If you are using perfSONAR's bwctl to launch these tools, you can not pass those flags to the tools directly, but you need to modify /etc/bwctl-server/bwctl-server.conf to specify which core to use:

test_cpu_affinity 1-3

If you are using perfSONAR 4.x and using pscheduler to launch these tools,  you don't need to worry about this, as pScheduler will automatically determine which CPU socket to use.

 

To test the effect of doing IRQ binding, use mpstat.

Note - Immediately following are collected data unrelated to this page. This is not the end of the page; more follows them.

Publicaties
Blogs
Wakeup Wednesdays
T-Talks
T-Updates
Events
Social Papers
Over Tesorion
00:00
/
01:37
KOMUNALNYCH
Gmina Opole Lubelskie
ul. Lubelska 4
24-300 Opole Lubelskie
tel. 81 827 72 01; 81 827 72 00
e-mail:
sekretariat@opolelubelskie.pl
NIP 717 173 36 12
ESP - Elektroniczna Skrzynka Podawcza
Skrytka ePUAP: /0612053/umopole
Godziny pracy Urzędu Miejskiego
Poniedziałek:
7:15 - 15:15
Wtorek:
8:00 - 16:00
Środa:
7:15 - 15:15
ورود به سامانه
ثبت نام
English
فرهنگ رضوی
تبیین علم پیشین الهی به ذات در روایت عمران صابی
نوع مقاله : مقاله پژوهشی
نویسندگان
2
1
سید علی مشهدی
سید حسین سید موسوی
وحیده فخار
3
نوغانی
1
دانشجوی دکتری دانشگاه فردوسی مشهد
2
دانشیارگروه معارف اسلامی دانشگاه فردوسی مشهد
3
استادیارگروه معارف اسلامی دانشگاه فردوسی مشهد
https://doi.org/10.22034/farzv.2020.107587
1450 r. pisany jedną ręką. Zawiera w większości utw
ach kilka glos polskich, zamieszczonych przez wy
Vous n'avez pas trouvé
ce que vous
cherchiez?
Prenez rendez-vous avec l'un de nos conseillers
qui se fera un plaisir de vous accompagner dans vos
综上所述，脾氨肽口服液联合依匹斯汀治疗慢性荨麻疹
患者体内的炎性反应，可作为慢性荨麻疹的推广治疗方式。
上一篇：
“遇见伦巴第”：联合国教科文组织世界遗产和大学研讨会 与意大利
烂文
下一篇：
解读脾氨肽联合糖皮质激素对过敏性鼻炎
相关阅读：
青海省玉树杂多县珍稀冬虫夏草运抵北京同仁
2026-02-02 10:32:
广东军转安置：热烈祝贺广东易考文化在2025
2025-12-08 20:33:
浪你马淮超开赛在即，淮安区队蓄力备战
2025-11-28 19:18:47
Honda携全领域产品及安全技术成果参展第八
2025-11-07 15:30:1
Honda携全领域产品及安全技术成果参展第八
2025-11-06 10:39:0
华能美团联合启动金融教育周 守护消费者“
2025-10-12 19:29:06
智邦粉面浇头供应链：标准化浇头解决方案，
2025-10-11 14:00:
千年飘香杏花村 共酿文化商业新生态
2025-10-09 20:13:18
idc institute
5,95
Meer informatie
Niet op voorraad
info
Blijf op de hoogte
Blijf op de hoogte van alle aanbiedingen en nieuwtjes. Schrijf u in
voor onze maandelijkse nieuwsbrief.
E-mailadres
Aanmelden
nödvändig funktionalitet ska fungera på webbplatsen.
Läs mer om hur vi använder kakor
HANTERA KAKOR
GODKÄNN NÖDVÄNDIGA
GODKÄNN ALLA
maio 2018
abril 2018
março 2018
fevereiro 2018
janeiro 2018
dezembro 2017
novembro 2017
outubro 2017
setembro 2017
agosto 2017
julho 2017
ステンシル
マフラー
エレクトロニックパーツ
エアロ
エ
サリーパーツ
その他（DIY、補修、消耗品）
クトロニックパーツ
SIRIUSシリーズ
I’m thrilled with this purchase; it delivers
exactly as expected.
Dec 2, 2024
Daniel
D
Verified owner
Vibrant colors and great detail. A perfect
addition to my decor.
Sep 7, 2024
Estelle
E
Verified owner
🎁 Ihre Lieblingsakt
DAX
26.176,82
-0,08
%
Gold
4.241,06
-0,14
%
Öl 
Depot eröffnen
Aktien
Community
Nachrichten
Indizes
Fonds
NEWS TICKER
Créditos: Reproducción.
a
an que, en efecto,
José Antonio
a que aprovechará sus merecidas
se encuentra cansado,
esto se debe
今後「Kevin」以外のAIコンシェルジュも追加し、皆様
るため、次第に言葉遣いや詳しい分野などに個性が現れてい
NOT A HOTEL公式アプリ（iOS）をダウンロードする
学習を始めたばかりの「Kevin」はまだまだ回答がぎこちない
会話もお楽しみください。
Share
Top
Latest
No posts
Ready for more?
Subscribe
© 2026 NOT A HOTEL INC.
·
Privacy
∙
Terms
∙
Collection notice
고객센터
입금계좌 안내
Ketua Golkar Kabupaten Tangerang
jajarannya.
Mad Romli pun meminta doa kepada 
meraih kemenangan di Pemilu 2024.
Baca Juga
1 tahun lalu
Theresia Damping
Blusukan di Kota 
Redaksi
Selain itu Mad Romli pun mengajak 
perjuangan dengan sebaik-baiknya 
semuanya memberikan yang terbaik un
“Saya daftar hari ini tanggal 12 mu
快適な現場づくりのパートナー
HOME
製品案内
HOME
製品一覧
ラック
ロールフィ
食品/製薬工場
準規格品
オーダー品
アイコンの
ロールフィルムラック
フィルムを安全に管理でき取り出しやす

For example:

    mpstat -P ALL 1

Binding interrupts by hand

Here is information on how to bind the interrupts, in case you are using a NIC that does not come with a script for this.

First, identify the IRQs for the receiving queues for each  interface:

  grep eth2 /proc/interrupts
  76:         23         50        245         66         20        125         10          0          0          0          5          0       PCI-MSI-X  eth2-TxRx-0
84:         90        135         45        123         70         50          5          0          0          0          5          0       PCI-MSI-X  eth2-TxRx-1
92:        165         65         55         65        128         35          0          0          0          5          0          5       PCI-MSI-X  eth2-TxRx-2
100:         85        123         40         45         70        150          0          5          0          5          0          0       PCI-MSI-X  eth2-TxRx-3
108:        105         40         20        153        110         80          0          0          0          0         10          5       PCI-MSI-X  eth2-TxRx-4
116:        170        125         55         35         70         53          0          0         10          5          0          0       PCI-MSI-X  eth2-TxRx-5
124:         85        115         43         45         70        150          0         15          0          0          0          0       PCI-MSI-X  eth2-TxRx-6
132:        100         35         90        140         63         80         10          0          0          0          0          5       PCI-MSI-X  eth2-TxRx-7
140:        165        108         50         95         55         35          0          0          0          5          0         10       PCI-MSI-X  eth2-TxRx-8
172:          2          0          0          0          0          0          0          0          0          0          0          0       PCI-MSI-X  eth2:lsc

The IRQ is the first column.

Then bind those IRQ to a given processor:

  echo "proc_number" > /proc/irq/irq_number/smp_affinity

where proc_number is a bit mask of the core # (e.g.: core 2 = 04, core 3 = 08, core 4 = 16, etc) and irq_number is the IRQ (76,84...).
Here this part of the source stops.